What we have committed is very grave, what we have suffered is very slight.
We feel the punishment of sin, yet withdraw not from the obstinacy of sinning.
Under Thy lash our inconstancy is visited, but our sinfulness is not changed.
(Prayer of St. Augustine)
There is a fascinating interplay of mercy and judgment at work in this prayer, and he deals with this same interplay in this verse from Psalm 100. He begins by noting that in our own human experience there is an uneven application of the two:
For when men judge, sometimes overcome by mercy, they act against justice; and mercy, but not justice, seems to be in them: while sometimes, when they wish to enforce a rigid judgment, they lose mercy. (St. Augustine, Expositions on the Psalms, 101, 1.)
But God is not limited in such a way, and in him mercy and judgment are not actually two different things but are the same divine act. Rather, our experience of this divine act is mediated through time, and thus we experience the same divine act in a variegated way. There are seasons of mercy and judgment:
But God neither loses the severity of judgment in the bounty of mercy, nor in judging with severity loses the bounty of mercy.

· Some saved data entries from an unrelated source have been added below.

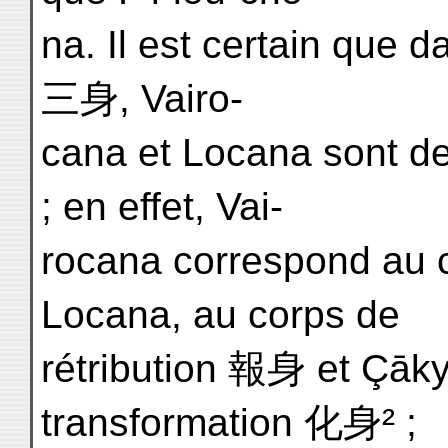
na. Il est certain que d
三身, Vairo-
cana et Locana sont de
; en effet, Vai-
rocana correspond au c
Locana, au corps de
rétribution 報身 et Çāk
transformation 化身² ;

Suppose we distinguish these two, mercy and judgment, by time; for possibly, they are not placed in this order without a meaning, so that he said not judgment and mercy, but mercy and judgment: so that if we distinguish them by succession in time, perhaps we find that the present is the season for mercy, the future for judgment. (ibid.)
He observes that God’s season of mercy comes first in time in the order of creation, how the sun rises on the evil and the good, and that this is not an injustice in the face of sin because God allows this season to give opportunity for repentance.
However, we are often quick to despise God’s mercy and forbearance, and will even presume upon it:
Hear the Apostle distinguishing each season, and do thou also distinguish it....Do you think, he says, O man, that judgest them that do such things, and doest the same, that you shall escape the judgment of God? And as if we were to reply, Why do I commit such sins daily, and no evil occurs unto me? …Now hear the season of judgment… But you, says the Apostle, after your hardness and impenitent heart, treasurest up unto yourself wrath against the day of wrath, and revelation of the righteous judgment of God, who will render to every man according to his deeds. (St. Augustine, Expositions on the Psalms, 101, 2.)
From this verse in this Psalm he concludes that our hope in God’s mercy must not make us disdainful of his judgment, or imagine that the season of mercy is without end. The season of mercy is a great gift to be taken advantage of while it lasts precisely because it will not last forever. St. Augustine uses St. Paul as an example, the latter who was:
"...a blasphemer, and a persecutor, and injurious: but I obtained mercy." "...The Lord, the righteous Judge, shall render to me at that day:" he adds, "and not to me only, but unto all them also that love His appearing" and His kingdom. (ibid.)
He concludes by exhorting his readers, much like he does in his wonderful prayer, to not presume upon God’s mercy nor to live with impunity, but to be sober-minded about one’s faults, and to cry out for mercy while it is still in season:
Since therefore, brethren, we have a season of mercy let us not on that account flatter, or indulge ourselves, saying, God spares ever... (ibid.)
For this animation I found this verse in the form of a Responsory from the Hartker antiphonary, which was a 10th century manuscript from St. Gall, Switzerland. It is one of the earliest examples that includes both the text and musical notation for the Divine Office.
The neumes used in the Hartker manuscript are not notation in the modern sense, in that they don’t indicate precise pitch but only do so in a relative sense. Instead, they give more of the “flow” of the music, which would presumably have already been memorized by those singing it and thus would have likely served as a reminder of what was already known rather than something to sight sing from.
At any rate, I took the first line of this piece and cut out each syllable and neume in Photoshop, retaining the relative vertical positions on the manuscript. I then offset them in time to create the animation, while still retaining the relative position of syllable to neume(s).
The red “R” with a dash over it at the beginning indicates in the manuscript that this is a responsory.
I originally had thought of doing the entire responsory, but that would have simply gone too fast, and I think it was a better decision to keep it more limited to the text of the Psalm. I also toyed with just having it move across from left to right, keeping the whole text in view, but I ended up going this direction for purely aesthetic reasons.
Enjoy.
A psalm for David himself. Mercy and judgment I will sing to thee, O Lord: I will sing.